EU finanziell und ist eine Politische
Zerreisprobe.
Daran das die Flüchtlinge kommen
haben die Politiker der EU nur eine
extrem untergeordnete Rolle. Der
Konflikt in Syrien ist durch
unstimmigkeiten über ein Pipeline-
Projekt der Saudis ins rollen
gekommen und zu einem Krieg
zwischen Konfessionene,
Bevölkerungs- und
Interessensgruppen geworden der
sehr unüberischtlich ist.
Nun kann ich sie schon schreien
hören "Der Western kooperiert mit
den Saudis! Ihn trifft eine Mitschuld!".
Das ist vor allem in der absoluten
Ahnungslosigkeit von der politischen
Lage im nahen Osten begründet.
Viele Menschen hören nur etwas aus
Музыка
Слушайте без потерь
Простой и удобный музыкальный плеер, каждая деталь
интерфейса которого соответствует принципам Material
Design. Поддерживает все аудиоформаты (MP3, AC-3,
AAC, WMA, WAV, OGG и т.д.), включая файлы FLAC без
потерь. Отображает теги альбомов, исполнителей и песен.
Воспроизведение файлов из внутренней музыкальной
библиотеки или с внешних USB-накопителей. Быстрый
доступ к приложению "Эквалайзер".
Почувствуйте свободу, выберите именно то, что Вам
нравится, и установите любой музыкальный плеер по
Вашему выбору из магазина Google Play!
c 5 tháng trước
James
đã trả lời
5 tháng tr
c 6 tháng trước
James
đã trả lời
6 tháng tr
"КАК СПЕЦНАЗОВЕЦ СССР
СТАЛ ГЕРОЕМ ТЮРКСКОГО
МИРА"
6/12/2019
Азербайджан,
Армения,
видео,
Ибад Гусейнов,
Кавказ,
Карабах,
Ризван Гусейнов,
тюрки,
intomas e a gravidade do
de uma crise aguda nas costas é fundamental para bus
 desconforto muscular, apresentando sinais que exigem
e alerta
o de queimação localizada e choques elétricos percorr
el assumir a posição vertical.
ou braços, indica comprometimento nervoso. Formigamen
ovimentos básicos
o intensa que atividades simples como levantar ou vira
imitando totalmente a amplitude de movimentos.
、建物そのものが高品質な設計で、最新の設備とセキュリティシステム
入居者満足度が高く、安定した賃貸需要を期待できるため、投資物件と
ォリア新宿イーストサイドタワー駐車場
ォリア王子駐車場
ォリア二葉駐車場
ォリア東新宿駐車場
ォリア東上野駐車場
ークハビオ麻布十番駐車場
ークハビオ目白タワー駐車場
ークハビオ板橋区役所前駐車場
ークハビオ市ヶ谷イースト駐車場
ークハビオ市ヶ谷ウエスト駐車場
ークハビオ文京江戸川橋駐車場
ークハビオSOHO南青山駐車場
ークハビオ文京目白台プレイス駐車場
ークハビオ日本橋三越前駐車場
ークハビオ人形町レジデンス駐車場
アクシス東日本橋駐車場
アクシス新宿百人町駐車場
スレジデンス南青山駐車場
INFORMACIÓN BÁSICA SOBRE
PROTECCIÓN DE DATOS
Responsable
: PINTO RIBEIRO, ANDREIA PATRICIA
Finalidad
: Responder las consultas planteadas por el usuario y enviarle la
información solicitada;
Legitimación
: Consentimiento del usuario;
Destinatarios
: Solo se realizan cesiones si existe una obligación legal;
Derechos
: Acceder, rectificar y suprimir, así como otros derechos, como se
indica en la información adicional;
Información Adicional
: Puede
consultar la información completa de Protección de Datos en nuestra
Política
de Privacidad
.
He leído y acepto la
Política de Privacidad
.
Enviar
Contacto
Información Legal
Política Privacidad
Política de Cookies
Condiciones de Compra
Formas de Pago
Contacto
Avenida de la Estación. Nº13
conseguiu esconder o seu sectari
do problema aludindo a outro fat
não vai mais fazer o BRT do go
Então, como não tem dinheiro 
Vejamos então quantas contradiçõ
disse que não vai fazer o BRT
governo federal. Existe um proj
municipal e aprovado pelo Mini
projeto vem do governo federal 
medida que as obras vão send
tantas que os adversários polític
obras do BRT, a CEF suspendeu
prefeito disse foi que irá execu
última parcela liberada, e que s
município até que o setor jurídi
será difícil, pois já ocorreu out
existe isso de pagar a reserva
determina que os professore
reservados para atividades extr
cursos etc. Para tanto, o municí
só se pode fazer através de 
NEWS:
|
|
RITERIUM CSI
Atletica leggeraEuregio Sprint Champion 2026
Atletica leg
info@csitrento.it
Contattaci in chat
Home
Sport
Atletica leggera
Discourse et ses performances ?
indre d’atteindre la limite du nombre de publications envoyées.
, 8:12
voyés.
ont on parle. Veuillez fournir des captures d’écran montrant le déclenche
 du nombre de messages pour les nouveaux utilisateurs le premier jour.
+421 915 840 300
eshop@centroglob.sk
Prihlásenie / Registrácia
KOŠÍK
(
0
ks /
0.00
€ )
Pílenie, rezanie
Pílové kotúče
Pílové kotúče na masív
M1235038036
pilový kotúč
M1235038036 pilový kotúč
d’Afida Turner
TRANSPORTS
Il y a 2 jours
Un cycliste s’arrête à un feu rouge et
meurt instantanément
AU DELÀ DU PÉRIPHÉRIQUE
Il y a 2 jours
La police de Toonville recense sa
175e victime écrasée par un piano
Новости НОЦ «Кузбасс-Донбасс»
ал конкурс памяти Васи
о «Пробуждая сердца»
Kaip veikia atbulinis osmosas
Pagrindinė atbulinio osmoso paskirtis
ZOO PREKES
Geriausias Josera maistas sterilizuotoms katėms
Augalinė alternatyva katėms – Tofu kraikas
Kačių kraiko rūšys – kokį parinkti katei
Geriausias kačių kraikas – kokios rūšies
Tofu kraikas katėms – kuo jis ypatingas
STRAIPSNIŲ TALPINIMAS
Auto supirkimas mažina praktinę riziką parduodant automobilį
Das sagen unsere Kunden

________________________

**PROBLEM**
When a line of the records holds the word "indica", copy that line.

**PROBLEM SOLUTION**
ou braços, indica comprometimento nervoso. Formigamen
indica en la información adicional;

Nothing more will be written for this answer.